Pero lo peor no es eso. Lo que me hace hervir la sangre es vuestra arrogante impunidad, vuestra ausencia de autocrítica y vuestra cateta contumacia. Aquí, como de costumbre, nadie asume la culpa de nada. Hace menos de un mes, al publicarse los desoladores datos del informe Pisa 2006, a los meapilas del Pepé les faltó tiempo para echar la culpa de todo a la Logse de Maravall y Solana –que, es cierto, deberían ser ahorcados tras un juicio de Nuremberg cultural–, pasando por alto que durante dos legislaturas, o sea, ocho años de posterior gobierno, el amigo Ansar y sus secuaces se estuvieron tocando literalmente la flor en materia de Educación, destrozando la enseñanza pública en beneficio de la privada y permitiendo, a cambio de pasteleo electoral, que cada cacique de pueblo hiciera su negocio en diecisiete sistemas educativos distintos, ajenos unos a otros, con efectos devastadores en el País Vasco y Cataluña. Y en cuanto al Pesoe que ahora nos conduce a la Arcadia feliz, ahí están las reacciones oficiales, con una consejera de Educación de la Junta de Andalucía, por ejemplo, que tras veinte años de gobierno ininterrumpido en su feudo, donde la cultura roza el subdesarrollo, tiene la desfachatez de cargarle el muerto al «retraso histórico». O una ministra de Educación, la señora Cabrera, capaz de afirmar impávida que los datos están fuera de contexto, que los alumnos españoles funcionan de maravilla, que «el sistema educativo español no sólo lo hace bien, sino que lo hace muy bien» y que éste no ha fracasado porque «es capaz de responder a los retos que tiene la sociedad», entre ellos el de que «los jóvenes tienen su propio lenguaje: el chat y el sms». Con dos cojones.
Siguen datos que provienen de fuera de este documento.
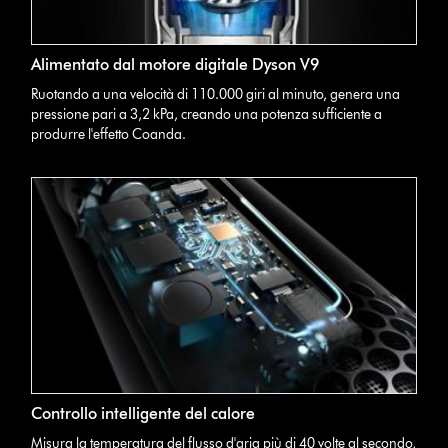
Alimentato dal motore digitale Dyson V9
Ruotando a una velocità di 110.000 giri al minuto, genera una
pressione pari a 3,2 kPa, creando una potenza sufficiente a
produrre l'effetto Coanda.
Controllo intelligente del calore
Misura la temperatura del flusso d'aria più di 40 volte al secondo,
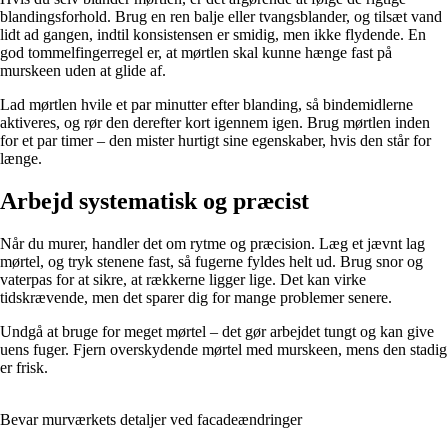
blandingsforhold. Brug en ren balje eller tvangsblander, og tilsæt vand
lidt ad gangen, indtil konsistensen er smidig, men ikke flydende. En
god tommelfingerregel er, at mørtlen skal kunne hænge fast på
murskeen uden at glide af.
Lad mørtlen hvile et par minutter efter blanding, så bindemidlerne
aktiveres, og rør den derefter kort igennem igen. Brug mørtlen inden
for et par timer – den mister hurtigt sine egenskaber, hvis den står for
længe.
Arbejd systematisk og præcist
Når du murer, handler det om rytme og præcision. Læg et jævnt lag
mørtel, og tryk stenene fast, så fugerne fyldes helt ud. Brug snor og
vaterpas for at sikre, at rækkerne ligger lige. Det kan virke
tidskrævende, men det sparer dig for mange problemer senere.
Undgå at bruge for meget mørtel – det gør arbejdet tungt og kan give
uens fuger. Fjern overskydende mørtel med murskeen, mens den stadig
er frisk.
Bevar murværkets detaljer ved facadeændringer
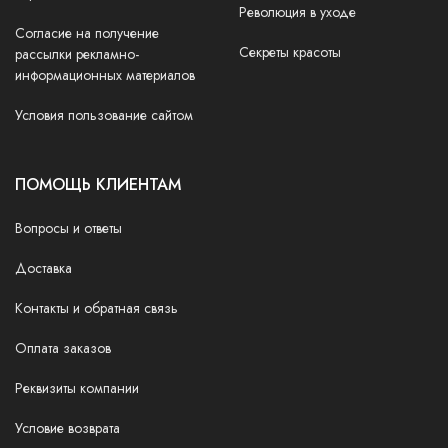
Революция в уходе
Согласие на получение
Секреты красоты
рассылки рекламно-
информационных материалов
Условия пользование сайтом
ПОМОЩЬ КЛИЕНТАМ
Вопросы и ответы
Доставка
Контакты и обратная связь
Оплата заказов
Реквизиты компании
Условие возврата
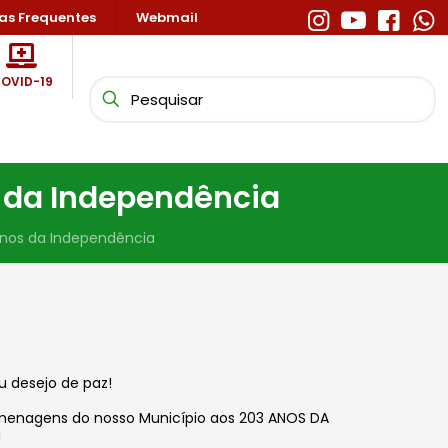
as Frequentes
Webmail
OVID-19
os da Independência
 anos da Independência
eu desejo de paz!
homenagens do nosso Município aos 203 ANOS DA
!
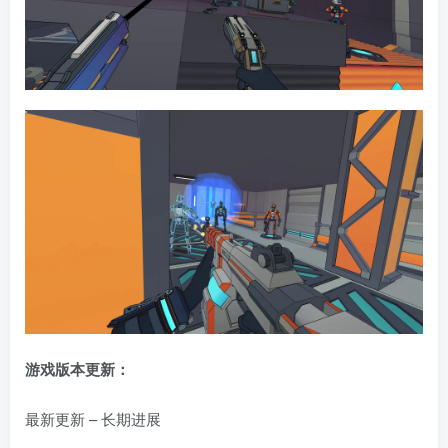
游戏版本更新：
最新更新 – 长期进展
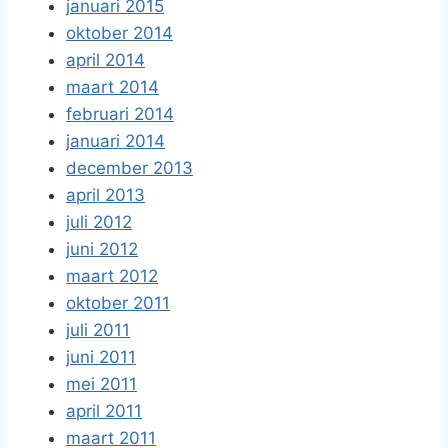
januari 2015
oktober 2014
april 2014
maart 2014
februari 2014
januari 2014
december 2013
april 2013
juli 2012
juni 2012
maart 2012
oktober 2011
juli 2011
juni 2011
mei 2011
april 2011
maart 2011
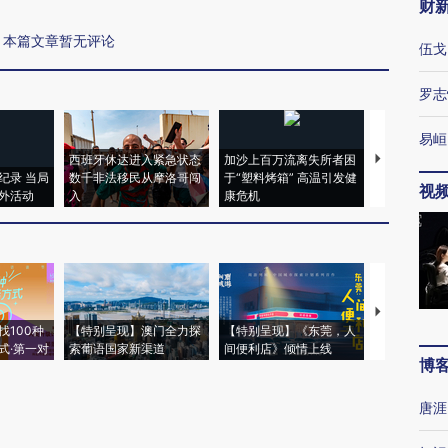
财
本篇文章暂无评论
伍戈
罗志
易峘
西班牙休达进入紧急状态
加沙上百万流离失所者困
视线｜HYR
纪录 当局
数千非法移民从摩洛哥闯
于“塑料烤箱” 高温引发健
术：是什么
视
外活动
入
康危机
心“花钱找虐
【推广】走
找100种
【特别呈现】澳门全力探
【特别呈现】《东莞，人
会，让数智科
式·第一对
索葡语国家新渠道
间便利店》倾情上线
业
博
唐涯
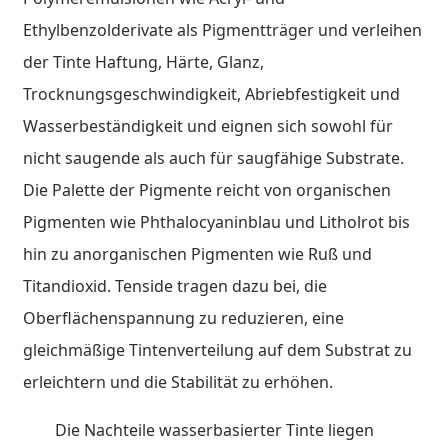
Ethylbenzolderivate als Pigmentträger und verleihen
der Tinte Haftung, Härte, Glanz,
Trocknungsgeschwindigkeit, Abriebfestigkeit und
Wasserbeständigkeit und eignen sich sowohl für
nicht saugende als auch für saugfähige Substrate.
Die Palette der Pigmente reicht von organischen
Pigmenten wie Phthalocyaninblau und Litholrot bis
hin zu anorganischen Pigmenten wie Ruß und
Titandioxid. Tenside tragen dazu bei, die
Oberflächenspannung zu reduzieren, eine
gleichmäßige Tintenverteilung auf dem Substrat zu
erleichtern und die Stabilität zu erhöhen.
Die Nachteile wasserbasierter Tinte liegen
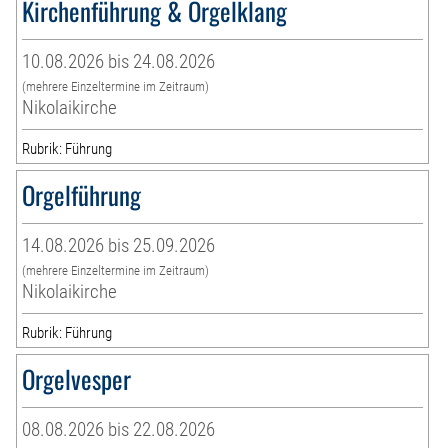
Kirchenführung & Orgelklang
10.08.2026 bis 24.08.2026
(mehrere Einzeltermine im Zeitraum)
Nikolaikirche
Rubrik: Führung
Orgelführung
14.08.2026 bis 25.09.2026
(mehrere Einzeltermine im Zeitraum)
Nikolaikirche
Rubrik: Führung
Orgelvesper
08.08.2026 bis 22.08.2026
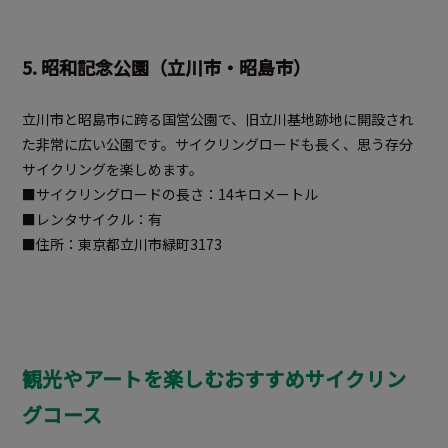
5. 昭和記念公園（立川市・昭島市）
立川市と昭島市に跨る国営公園で、旧立川基地跡地に開設され
た非常に広い公園です。サイクリングロードも長く、思う存分
サイクリングを楽しめます。
■サイクリングロードの長さ：14キロメートル
■レンタサイクル：有
■住所：東京都立川市緑町3173
観光やアートを楽しむおすすめサイクリン
グコース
Pero lo mejor ha sido lo tuyo, presidente –recuérdame que te lo comente la próxima vez que vayas a hacerte una foto a la Real Academia Española–. Deslumbrante, lo juro, eso de que «lo que más determina la educación de cada generación es la educación de sus padres», aunque tampoco estuvo mal lo de «hemos tenido muchas generaciones en España con un bajo rendimiento educativo, fruto del país que tenemos». Dicho de otro modo, lumbrera: que después de dos mil años de Hispania grecorromana, de Quintiliano a Miguel Delibes pasando por Cervantes, Quevedo, Galdós, Clarín o Machado, la gente buena, la culta, la preparada, la que por fin va a sacar a España del hoyo, vendrá en los próximos años, al fin, gracias a futuros padres felizmente formados por tus ministros y ministras, tus Loes, tus educaciones para la ciudadanía, tu género y génera, tus pedagogos cantamañanas, tu falta de autoridad en las aulas, tu igualitarismo escolar en la mediocridad y falta de incentivo al esfuerzo, tus universitarios apáticos y tus alumnos de cuatro suspensos y tira p’alante. Pues la culpa de que ahora la cosa ande chunga, la causa de tanto disparate, descoordinació n, confusión y agrafía, no la tenéis los políticos culturalmente planos. Niet. La tiene el bajo rendimiento educativo de Ortega y Gasset, Unamuno, Cajal, Menéndez Pidal, Manuel Seco, Julián Marías o Gregorio Salvador, o el de la gente que estudió bajo el franquismo: Juan Marsé, Muñoz Molina, Carmen Iglesias, José Manuel Sánchez Ron, Ignacio Bosque, Margarita Salas, Luis Mateo Díez, Álvaro Pombo, Francisco Rico y algunos otros analfabetos, padres o no, entre los que generacionalmente me incluyo.

Qué miedo me dais algunos, rediós. En serio. Cuánto más peligro tiene un imbécil que un malvado.